HIFC Home Page
QUOTE FOR THE TIMES



The American Dream (An Excerpt)
By Dr. Martin Luther King, Jr:
Lincoln University, June 6, 1961

"Through our scientific genius, we made of the world a neighborhood, and now through our moral and ethical commitment, we must make of it a brotherhood. We must all learn to live together as brothers or we will all perish together as fools. This is what we must learn. It simply means that every nation must be concerned about every other nation; every individual must be concerned about every other individual.
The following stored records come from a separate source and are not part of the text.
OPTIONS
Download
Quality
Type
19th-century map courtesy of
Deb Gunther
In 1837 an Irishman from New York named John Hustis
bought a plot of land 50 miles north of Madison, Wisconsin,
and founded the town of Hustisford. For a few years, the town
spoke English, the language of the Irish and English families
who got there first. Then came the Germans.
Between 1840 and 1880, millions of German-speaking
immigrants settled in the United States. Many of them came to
Some months ago, Mrs. King and I journey over to that great country known as India. I never will forget the experience... the experience of talking with and meeting with the great leaders of India, meeting people in the cities and the villages all over that country, a noble and marvelous experience. And I say to you this afternoon, there were those depressing moments. For how can one avoid being depressed, when he sees with his own eyes, millions of people going to bed hungry tonight. How can one avoid being depressed, when he sees with his own eyes, millions of people sleeping on the sidewalks at night. In Calcutta, more than a million people sleep on the sidewalks every night. They have no beds to sleep in; they have no houses to go in. How can one avoid being depressed, when he discovers that out of India's population of 400 million people, more than 365 million make an annual income of less than $60 a year, and most of these people have never seen a doctor or a dentist. As I noticed these conditions, something within me cried out, can we in America stand idly by and not be concerned? And an answer came: Oh no, for the destiny of India and the destiny of every other nation is tied up with the destiny of the United States and the destiny of the United States is tied up with the destiny of India. And I started thinking about the fact that right here in America we spend more than a million dollars a day to store surplus food and I found myself saying, I know where we can store that food free of charge: In the wrinkled stomachs of the hundreds of millions of people who go to be hungry tonight.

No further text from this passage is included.